249c Early Warning, Cloud Computing & Semantic Modeling in Smart Manufacturing

Son X. Huynh, Industrial Sector Solutions, IBM, 1475 Phoenixville Pike, West Chester, PA 19380 and David L. Haake, Global Business Services (GBS), IBM, Two Riverway, Suite 1500, Houston, TX 77056-1949.

Smart Manufacturing (SM) is regarded a vital step toward optimal and more cost efficient operations with respect to future offshore oil platforms, oil fields and chemical / refinery production. A reliable and functional Early Warning (EW) technology is a fundamental condition for a successful intelligent oilfield and smart-plant operations. Such event early warning system can give the operators several operational options and various degree of freedom to act in advance to identify false alerts and to prevent unplanned production deviations and shut downs.
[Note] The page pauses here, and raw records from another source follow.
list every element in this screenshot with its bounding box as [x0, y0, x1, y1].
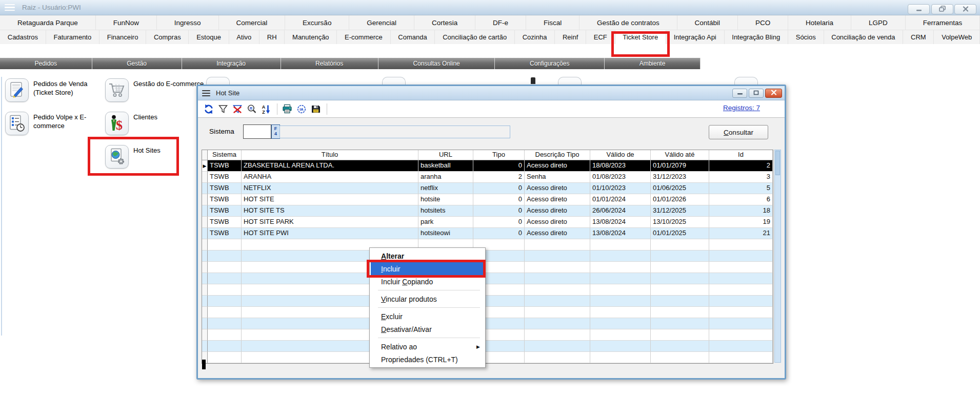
shortcut-clientes[interactable]: $Clientes — [105, 112, 205, 135]
menu-tab-compras[interactable]: Compras — [146, 30, 189, 44]
menu-tab-estoque[interactable]: Estoque — [189, 30, 229, 44]
refresh-icon[interactable] — [202, 102, 215, 115]
sort-az-icon[interactable]: AZ — [259, 102, 272, 115]
consultar-button[interactable]: Consultar — [709, 125, 768, 139]
vertical-scrollbar[interactable] — [774, 150, 781, 363]
column-header-id[interactable]: Id — [709, 150, 773, 160]
cell — [709, 273, 773, 284]
table-row[interactable]: TSWBHOT SITE PARKpark0Acesso direto13/08… — [202, 217, 773, 228]
restore-button[interactable] — [931, 4, 953, 14]
menu-tab-funnow[interactable]: FunNow — [96, 15, 157, 30]
menu-tab-crm[interactable]: CRM — [903, 30, 934, 44]
table-row[interactable]: TSWBNETFLIXnetflix0Acesso direto01/10/20… — [202, 183, 773, 194]
menu-tab-integracao-api[interactable]: Integração Api — [666, 30, 725, 44]
column-header-tipo[interactable]: Tipo — [473, 150, 525, 160]
module-button-gestao[interactable]: Gestão — [92, 58, 182, 69]
filter-icon[interactable] — [216, 102, 229, 115]
menu-tab-faturamento[interactable]: Faturamento — [46, 30, 99, 44]
ia-icon[interactable]: IA — [295, 102, 308, 115]
context-menu-item-incluir[interactable]: Incluir — [371, 262, 484, 275]
menu-tab-financeiro[interactable]: Financeiro — [99, 30, 146, 44]
menu-tab-retaguarda-parque[interactable]: Retaguarda Parque — [0, 15, 96, 30]
table-row[interactable]: TSWBHOT SITEhotsite0Acesso direto01/01/2… — [202, 194, 773, 205]
column-header-valido-ate[interactable]: Válido até — [651, 150, 709, 160]
menu-tab-rh[interactable]: RH — [259, 30, 285, 44]
cell — [525, 318, 590, 329]
module-button-pedidos[interactable]: Pedidos — [0, 58, 92, 69]
scrollbar-thumb[interactable] — [775, 151, 780, 175]
shortcut-pedido-volpe-x-e-commerce[interactable]: Pedido Volpe x E-commerce — [5, 112, 105, 135]
menu-tab-lgpd[interactable]: LGPD — [851, 15, 906, 30]
app-titlebar: Raiz - Usuário:PWI — [0, 0, 980, 15]
column-header-url[interactable]: URL — [418, 150, 473, 160]
menu-tab-e-commerce[interactable]: E-commerce — [337, 30, 390, 44]
window-menu-icon[interactable] — [202, 90, 210, 96]
column-header-titulo[interactable]: Título — [242, 150, 418, 160]
sistema-name-input[interactable] — [279, 126, 510, 138]
menu-tab-integracao-bling[interactable]: Integração Bling — [725, 30, 788, 44]
menu-tab-ecf[interactable]: ECF — [586, 30, 615, 44]
menu-tab-contabil[interactable]: Contábil — [677, 15, 738, 30]
menu-tab-gerencial[interactable]: Gerencial — [349, 15, 414, 30]
column-header-valido-de[interactable]: Válido de — [590, 150, 651, 160]
module-button-relatorios[interactable]: Relatórios — [281, 58, 378, 69]
cell: hotsite — [418, 194, 473, 205]
menu-tab-cozinha[interactable]: Cozinha — [515, 30, 555, 44]
menu-tab-conciliacao-de-cartao[interactable]: Conciliação de cartão — [435, 30, 515, 44]
context-menu-item-incluir-copiando[interactable]: Incluir Copiando — [370, 275, 485, 288]
module-button-integracao[interactable]: Integração — [182, 58, 281, 69]
menu-tab-reinf[interactable]: Reinf — [555, 30, 586, 44]
menu-tab-pco[interactable]: PCO — [738, 15, 788, 30]
window-close-button[interactable] — [765, 89, 782, 98]
minimize-button[interactable] — [908, 4, 930, 14]
menu-tab-volpeweb[interactable]: VolpeWeb — [934, 30, 980, 44]
hamburger-menu-icon[interactable] — [5, 4, 15, 11]
menu-tab-gestao-de-contratos[interactable]: Gestão de contratos — [579, 15, 677, 30]
table-row[interactable]: ▶TSWBZBASKETBALL ARENA LTDA.basketball0A… — [202, 160, 773, 172]
window-maximize-button[interactable] — [749, 89, 764, 98]
close-button[interactable] — [954, 4, 976, 14]
shortcut-hot-sites[interactable]: Hot Sites — [105, 145, 205, 169]
column-header-descricao-tipo[interactable]: Descrição Tipo — [525, 150, 590, 160]
hot-site-titlebar[interactable]: Hot Site — [198, 86, 785, 100]
shortcut-pedidos-de-venda-ticket-store[interactable]: Pedidos de Venda (Ticket Store) — [5, 78, 105, 102]
menu-tab-comercial[interactable]: Comercial — [219, 15, 286, 30]
menu-tab-excursao[interactable]: Excursão — [285, 15, 349, 30]
table-row[interactable]: TSWBHOT SITE PWIhotsiteowi0Acesso direto… — [202, 228, 773, 239]
module-button-ambiente[interactable]: Ambiente — [605, 58, 701, 69]
context-menu-item-alterar[interactable]: Alterar — [370, 249, 485, 262]
menu-tab-socios[interactable]: Sócios — [788, 30, 824, 44]
menu-tab-conciliacao-de-venda[interactable]: Conciliação de venda — [824, 30, 904, 44]
clear-filter-icon[interactable] — [231, 102, 244, 115]
sistema-code-input[interactable] — [243, 124, 271, 139]
menu-tab-hotelaria[interactable]: Hotelaria — [788, 15, 851, 30]
module-button-consultas-online[interactable]: Consultas Online — [378, 58, 495, 69]
menu-tab-manutencao[interactable]: Manutenção — [285, 30, 337, 44]
print-icon[interactable] — [281, 102, 293, 115]
menu-item-label: Propriedades (CTRL+T) — [381, 356, 458, 364]
context-menu-item-relativo-ao[interactable]: Relativo ao▶ — [370, 340, 485, 353]
context-menu-item-excluir[interactable]: Excluir — [370, 310, 485, 323]
shortcut-gestao-do-e-commerce[interactable]: Gestão do E-commerce — [105, 78, 205, 102]
menu-tab-cadastros[interactable]: Cadastros — [0, 30, 46, 44]
menu-tab-ativo[interactable]: Ativo — [229, 30, 259, 44]
menu-tab-fiscal[interactable]: Fiscal — [526, 15, 579, 30]
menu-tab-ferramentas[interactable]: Ferramentas — [906, 15, 980, 30]
zoom-icon[interactable]: n — [245, 102, 258, 115]
f4-lookup-button[interactable]: F 4 — [271, 124, 280, 139]
window-minimize-button[interactable] — [732, 89, 747, 98]
context-menu-item-propriedades-ctrl-t[interactable]: Propriedades (CTRL+T) — [370, 353, 485, 366]
module-button-configuracoes[interactable]: Configurações — [495, 58, 605, 69]
context-menu-item-vincular-produtos[interactable]: Vincular produtos — [370, 292, 485, 305]
menu-tab-comanda[interactable]: Comanda — [391, 30, 435, 44]
table-row[interactable]: TSWBHOT SITE TShotsitets0Acesso direto26… — [202, 205, 773, 217]
menu-tab-cortesia[interactable]: Cortesia — [414, 15, 475, 30]
menu-tab-df-e[interactable]: DF-e — [475, 15, 526, 30]
column-header-sistema[interactable]: Sistema — [208, 150, 242, 160]
table-row[interactable]: TSWBARANHAaranha2Senha01/08/202331/12/20… — [202, 172, 773, 183]
save-icon[interactable] — [309, 102, 322, 115]
context-menu-item-desativar-ativar[interactable]: Desativar/Ativar — [370, 323, 485, 336]
records-count-link[interactable]: Registros: 7 — [723, 104, 760, 112]
menu-tab-ticket-store[interactable]: Ticket Store — [615, 30, 666, 44]
menu-tab-ingresso[interactable]: Ingresso — [157, 15, 219, 30]
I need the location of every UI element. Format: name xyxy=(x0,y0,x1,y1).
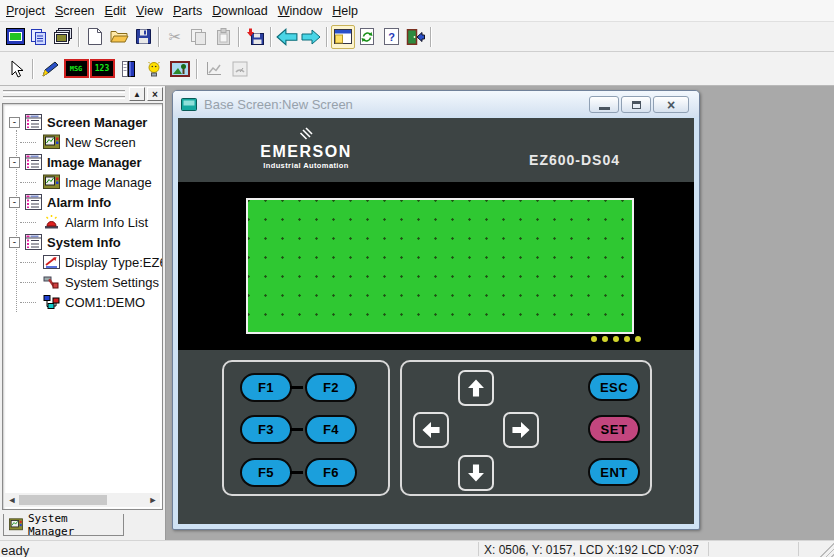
open-file-icon xyxy=(110,29,129,44)
cut-button[interactable]: ✂ xyxy=(163,25,187,49)
menu-window[interactable]: Window xyxy=(273,2,327,20)
down-arrow-icon xyxy=(465,462,487,484)
collapse-expander-icon[interactable]: - xyxy=(9,237,20,248)
key-f1: F1 xyxy=(240,373,292,402)
led-dot xyxy=(624,336,630,342)
close-panel-button[interactable]: × xyxy=(147,87,163,101)
application-window: Project Screen Edit View Parts Download … xyxy=(0,0,834,557)
status-separator xyxy=(798,542,799,556)
lamp-button[interactable] xyxy=(141,56,167,82)
save-button[interactable] xyxy=(131,25,155,49)
tab-system-manager[interactable]: System Manager xyxy=(3,514,124,536)
key-esc: ESC xyxy=(588,373,640,401)
paste-icon xyxy=(216,28,231,46)
collapse-expander-icon[interactable]: - xyxy=(9,157,20,168)
tree-item-screen-manager[interactable]: - Screen Manager xyxy=(7,112,162,132)
meter-button[interactable] xyxy=(227,56,253,82)
key-f4: F4 xyxy=(305,415,357,444)
tree-item-label: New Screen xyxy=(65,135,136,150)
tree-horizontal-scrollbar[interactable]: ◄ ► xyxy=(5,493,160,507)
tree-item-label: Image Manager xyxy=(47,155,142,170)
scroll-right-icon[interactable]: ► xyxy=(147,493,159,507)
menu-project[interactable]: Project xyxy=(1,2,50,20)
function-key-group: F1 F2 F3 F4 F5 F6 xyxy=(222,360,390,496)
key-connector xyxy=(290,386,303,389)
panel-gripper[interactable] xyxy=(3,90,125,93)
register-book-button[interactable] xyxy=(115,56,141,82)
help-button[interactable]: ? xyxy=(379,25,403,49)
collapse-panel-button[interactable]: ▲ xyxy=(129,87,145,101)
download-button[interactable] xyxy=(243,25,267,49)
new-screen-button[interactable] xyxy=(3,25,27,49)
screen-icon xyxy=(43,174,60,190)
back-button[interactable] xyxy=(275,25,299,49)
menu-screen[interactable]: Screen xyxy=(50,2,100,20)
led-dot xyxy=(591,336,597,342)
lcd-edit-canvas[interactable] xyxy=(246,198,634,334)
minimize-button[interactable] xyxy=(589,96,619,113)
select-cursor-button[interactable] xyxy=(3,56,29,82)
toolbar-separator xyxy=(430,27,432,47)
tree-item-image-manager[interactable]: - Image Manager xyxy=(7,152,162,172)
menu-download[interactable]: Download xyxy=(207,2,273,20)
help-icon: ? xyxy=(384,28,399,45)
brand-subtitle: Industrial Automation xyxy=(248,161,364,170)
menu-edit[interactable]: Edit xyxy=(100,2,132,20)
tree-item-alarm-info-list[interactable]: Alarm Info List xyxy=(7,212,162,232)
menu-view[interactable]: View xyxy=(131,2,168,20)
forward-button[interactable] xyxy=(299,25,323,49)
copy-screen-button[interactable] xyxy=(27,25,51,49)
screen-stack-button[interactable] xyxy=(51,25,75,49)
led-dot xyxy=(635,336,641,342)
collapse-expander-icon[interactable]: - xyxy=(9,197,20,208)
window-title-bar[interactable]: Base Screen:New Screen × xyxy=(173,91,699,117)
open-file-button[interactable] xyxy=(107,25,131,49)
back-arrow-icon xyxy=(276,26,298,48)
menu-parts[interactable]: Parts xyxy=(168,2,207,20)
lamp-icon xyxy=(146,60,162,78)
lcd-bezel xyxy=(178,182,694,350)
new-file-button[interactable] xyxy=(83,25,107,49)
device-header: EMERSON Industrial Automation EZ600-DS04 xyxy=(178,118,694,182)
emerson-diamond-icon xyxy=(298,127,314,142)
brand-name: EMERSON xyxy=(248,143,364,161)
register-book-icon xyxy=(120,60,136,78)
scrollbar-thumb[interactable] xyxy=(19,495,107,505)
menu-help[interactable]: Help xyxy=(327,2,363,20)
resize-grip[interactable] xyxy=(820,543,834,557)
maximize-button[interactable] xyxy=(621,96,651,113)
refresh-button[interactable] xyxy=(355,25,379,49)
hmi-device-preview: EMERSON Industrial Automation EZ600-DS04 xyxy=(178,118,694,524)
tree-item-label: Alarm Info List xyxy=(65,215,148,230)
status-ready-text: eady xyxy=(1,543,29,557)
screen-manager-panel-button[interactable] xyxy=(331,25,355,49)
close-icon: × xyxy=(152,89,158,100)
trend-graph-button[interactable] xyxy=(201,56,227,82)
panel-gripper[interactable] xyxy=(3,96,125,99)
exit-button[interactable] xyxy=(403,25,427,49)
device-keypad: F1 F2 F3 F4 F5 F6 xyxy=(178,350,694,524)
tree-item-com1[interactable]: COM1:DEMO xyxy=(7,292,162,312)
text-pen-button[interactable] xyxy=(37,56,63,82)
tree-item-system-settings[interactable]: System Settings xyxy=(7,272,162,292)
number-display-button[interactable]: 123 xyxy=(89,56,115,82)
meter-icon xyxy=(232,61,248,77)
scroll-left-icon[interactable]: ◄ xyxy=(6,493,18,507)
tree-item-new-screen[interactable]: New Screen xyxy=(7,132,162,152)
screen-stack-icon xyxy=(54,28,73,45)
copy-button[interactable] xyxy=(187,25,211,49)
tree-item-image-manage[interactable]: Image Manage xyxy=(7,172,162,192)
tree-item-system-info[interactable]: - System Info xyxy=(7,232,162,252)
image-part-icon xyxy=(170,61,190,77)
tree-item-display-type[interactable]: Display Type:EZ6 xyxy=(7,252,162,272)
maximize-icon xyxy=(632,101,641,109)
collapse-expander-icon[interactable]: - xyxy=(9,117,20,128)
mdi-workspace: Base Screen:New Screen × EMERSON Industr… xyxy=(166,86,834,540)
paste-button[interactable] xyxy=(211,25,235,49)
device-model-label: EZ600-DS04 xyxy=(529,152,620,168)
tree-item-alarm-info[interactable]: - Alarm Info xyxy=(7,192,162,212)
image-part-button[interactable] xyxy=(167,56,193,82)
close-button[interactable]: × xyxy=(653,96,689,113)
message-display-button[interactable]: MSG xyxy=(63,56,89,82)
key-right xyxy=(503,412,539,448)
Today, although large quantities of data are being collected at production facilities, it is difficult to obtain insight from this data in order to support actions to improve production. While manual approaches to visualizing, characterizing, and understanding data can in principle be effective, in practice a manual approach is far too labor intensive in the current data-rich environment. Automated methods are essential to help focus limited human resources and expertise and to improve decision making process.

In this paper, we will review how new emerging technologies in advanced data analytics, pattern recognition, semantic data modeling and knowledge management - can collect, capture, predict, prevent and correct plant problems even before they occur. It also examine the progress of Grid Computing to today's Cloud Computing environment of how they would impact IT Infrastructure in to manufacturing industries to deliver and support data-intensive applications.

At the conclusion, we will discuss on industry best practices to implement these the technologies with Business Process Modeling.